■ **Try it**:
Within the listing that follows, reproduce exactly the lines starting at the line with "いようにしっかりと準備しなければいけないと思います" and ending at the line with "Comitee Düsseldorfer Carneval", inclusive, and only those. Pictures are dropped.

■ **Material for the task**:
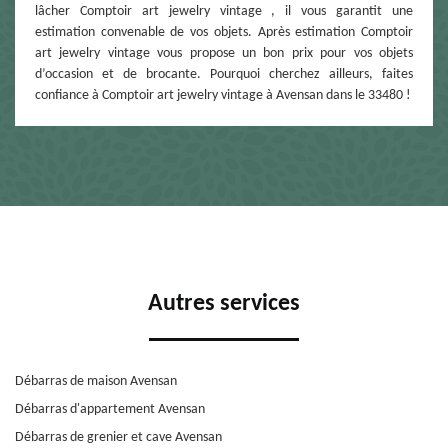
lâcher Comptoir art jewelry vintage , il vous garantit une
estimation convenable de vos objets. Après estimation Comptoir
art jewelry vintage vous propose un bon prix pour vos objets
d’occasion et de brocante. Pourquoi cherchez ailleurs, faites
confiance à Comptoir art jewelry vintage à Avensan dans le 33480 !
Autres services
Débarras de maison Avensan
Débarras d'appartement Avensan
Débarras de grenier et cave Avensan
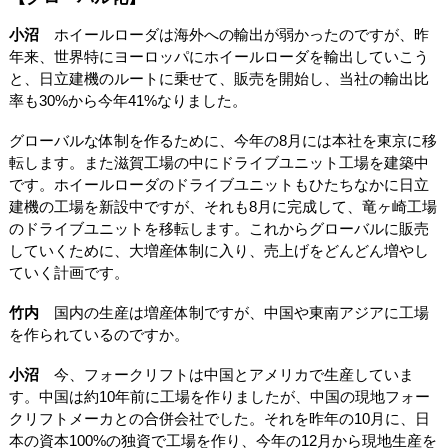
小沼
ホイールローダは海外への輸出が弱かったのですが、昨
年来、世界特にヨーロッパにホイールローダを輸出していこう
と、日立建機のルートに乗せて、販売を開始し、当社の輸出比
率も30%から今年41%なりました。
グローバルな体制を作るために、今年の8月には本社を東京に移
転します。また滋賀工場の中にドライブユニット工場を建築中
です。ホイールローダのドライブユニットもひたちなかに日立
建機の工場を新設中ですが、それも8月に完成して、竜ヶ崎工場
のドライブユニットを移転します。これからグローバルに販売
していくために、大増産体制に入り、売上げをどんどん増やし
ていく計画です。
竹内
国内の生産は増産体制ですが、中国や東南アジアに工場
を作られているのですか。
小沼
今、フォークリフトは中国とアメリカで生産していま
す。中国は約10年前に工場を作りましたが、中国の現地フォー
クリフトメーカとの合併会社でした。それを昨年の10月に、日
本の資本100%の独資で工場を作り、今年の12月から現地生産を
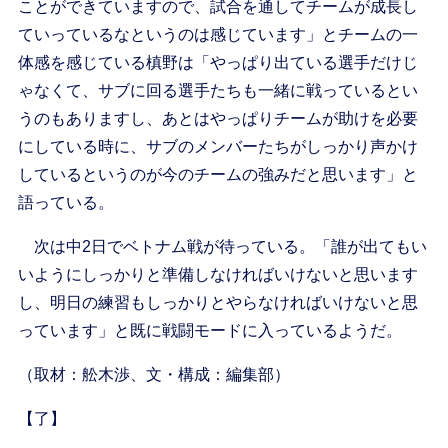
ことができていますので、試合を通してチームが成長し
ていっているなというのは感じています」とチームの一
体感を感じている槙野は「やっぱり出ている選手だけじ
ゃなくて、サブに回る選手たちも一緒に戦っているとい
うのもありますし、あとはやっぱりチームが助けを必要
にしている時に、サブのメンバーたちがしっかり声かけ
しているというのが今のチームの強みだと思います」と
語っている。
次は中2日でベトナム戦が待っている。「誰が出てもい
いようにしっかりと準備しなければいけないと思います
し、明日の練習もしっかりとやらなければいけないと思
っています」と既に戦闘モードに入っているようだ。
（取材：舩木渉、文・構成：編集部）
【了】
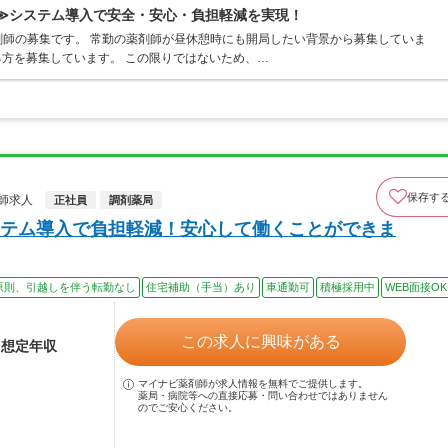
◎≫システム導入で安全・安心・負担軽減を実現！
師の募集です。 常勤の薬剤師が昼休憩時にも開局したい背景から募集していま
る方を募集しています。 この限りではないため、…
保存す
師求人
正社員
調剤薬局
テム導入で負担軽減！安心して働くことができま
原則、引越しを伴う転勤なし
住宅補助（手当）あり
車通勤可
積極採用中
WEB面接OK
この求人に興味がある
※想定年収
マイナビ薬剤師が求人情報を無料でご提供します。
薬局・病院等への直接応募・問い合わせではありません
のでご安心ください。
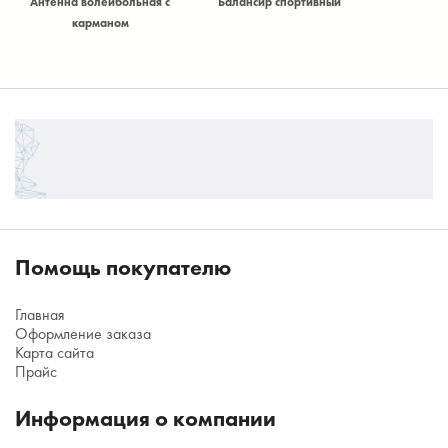
Антенна волейбольная с
Балансир спортивный
Балансир
)
карманом
Помощь покупателю
Главная
Оформление заказа
Карта сайта
Прайс
Информация о компании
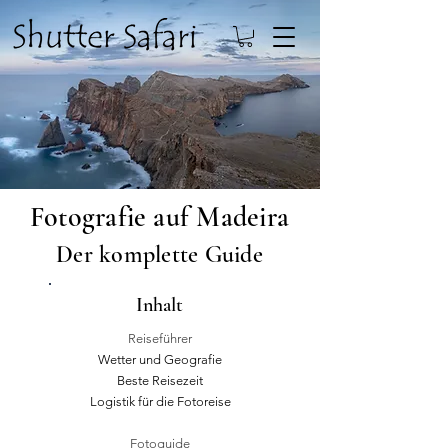
Fotografie auf Madeira
Der komplette Guide
Inhalt
Reiseführer
Wetter und Geografie
Beste Reisezeit
Logistik für die Fotoreise
Fotoguide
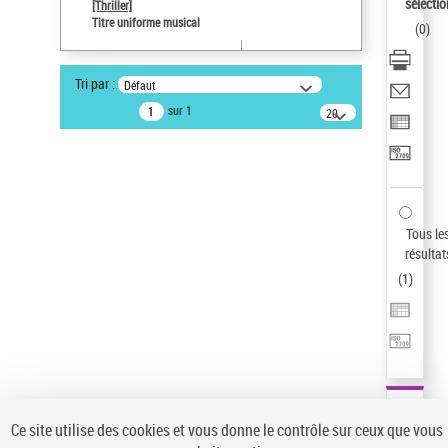
sélectio
[Thriller]
Auteur d’œuvre
Titre uniforme musical
(
0
)
Temperton, Rod (1947-2016)
Type de notice d'autorité
Tri par :
Défaut
Titre uniforme musical
sur 1
20
Œuvre
résultats/page
Sauvegarder votre recherche
AFFINER
Type de notice d'autorité
Tous le
Œuvre
(1)
résultat
Titre uniforme musical
(1)
(
1
)
Statut de la notice d’autorité
Pays
Auteur d’œuvre
Ce site utilise des cookies et vous donne le contrôle sur ceux que vous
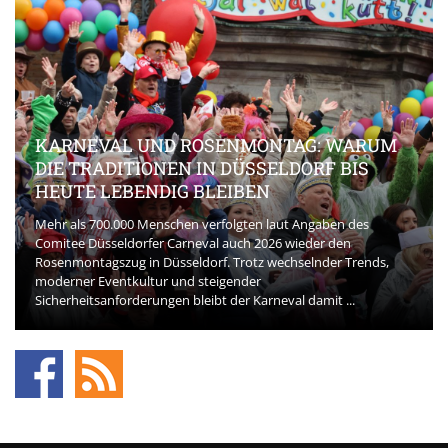
KARNEVAL UND ROSENMONTAG: WARUM
DIE TRADITIONEN IN DÜSSELDORF BIS
HEUTE LEBENDIG BLEIBEN
Mehr als 700.000 Menschen verfolgten laut Angaben des
Comitee Düsseldorfer Carneval auch 2026 wieder den
Rosenmontagszug in Düsseldorf. Trotz wechselnder Trends,
moderner Eventkultur und steigender
Sicherheitsanforderungen bleibt der Karneval damit ...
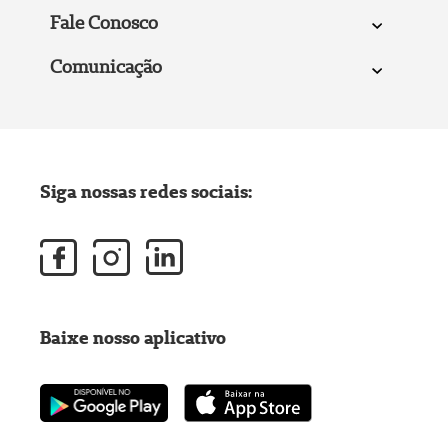
Fale Conosco
Comunicação
Siga nossas redes sociais:
Baixe nosso aplicativo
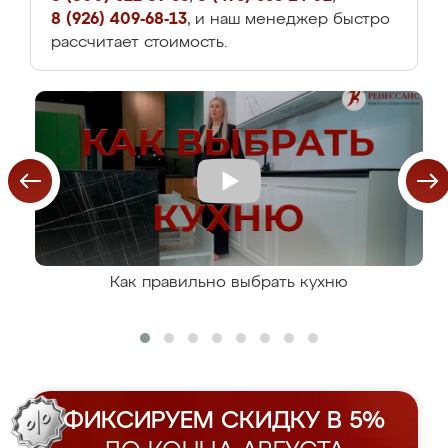
8 (926) 409-68-13
, и наш менеджер быстро
рассчитает стоимость.
Как правильно выбрать кухню
ФИКСИРУЕМ СКИДКУ В 5%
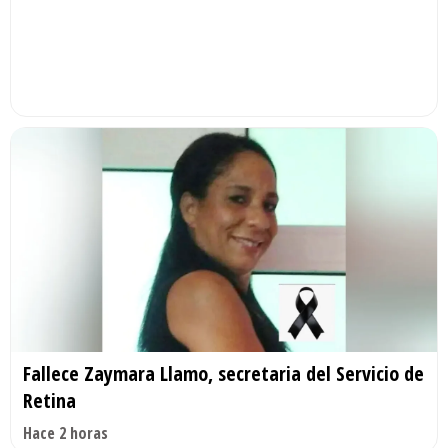
Fallece Zaymara Llamo, secretaria del Servicio de
Retina
Hace 2 horas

■ **Expected output**:
いようにしっかりと準備しなければいけないと思います
し、明日の練習もしっかりとやらなければいけないと思
っています」と既に戦闘モードに入っているようだ。
（取材：舩木渉、文・構成：編集部）
【了】
◎≫システム導入で安全・安心・負担軽減を実現！
師の募集です。 常勤の薬剤師が昼休憩時にも開局したい背景から募集していま
る方を募集しています。 この限りではないため、…
保存す
師求人
正社員
調剤薬局
テム導入で負担軽減！安心して働くことができま
原則、引越しを伴う転勤なし
住宅補助（手当）あり
車通勤可
積極採用中
WEB面接OK
この求人に興味がある
※想定年収
マイナビ薬剤師が求人情報を無料でご提供します。
薬局・病院等への直接応募・問い合わせではありません
のでご安心ください。
Антенна волейбольная с
Балансир спортивный
Балансир
)
карманом
Помощь покупателю
Главная
Оформление заказа
Карта сайта
Прайс
Информация о компании
Fotografie auf Madeira
Der komplette Guide
Inhalt
Reiseführer
Wetter und Geografie
Beste Reisezeit
Logistik für die Fotoreise
Fotoguide
sélectio
[Thriller]
Auteur d’œuvre
Titre uniforme musical
(
0
)
Temperton, Rod (1947-2016)
Type de notice d'autorité
Tri par :
Défaut
Titre uniforme musical
sur 1
20
Œuvre
résultats/page
Sauvegarder votre recherche
AFFINER
Type de notice d'autorité
Tous le
Œuvre
(1)
résultat
Titre uniforme musical
(1)
(
1
)
Statut de la notice d’autorité
Pays
Auteur d’œuvre
Ce site utilise des cookies et vous donne le contrôle sur ceux que vous
KARNEVAL UND ROSENMONTAG: WARUM
DIE TRADITIONEN IN DÜSSELDORF BIS
HEUTE LEBENDIG BLEIBEN
Mehr als 700.000 Menschen verfolgten laut Angaben des
Comitee Düsseldorfer Carneval auch 2026 wieder den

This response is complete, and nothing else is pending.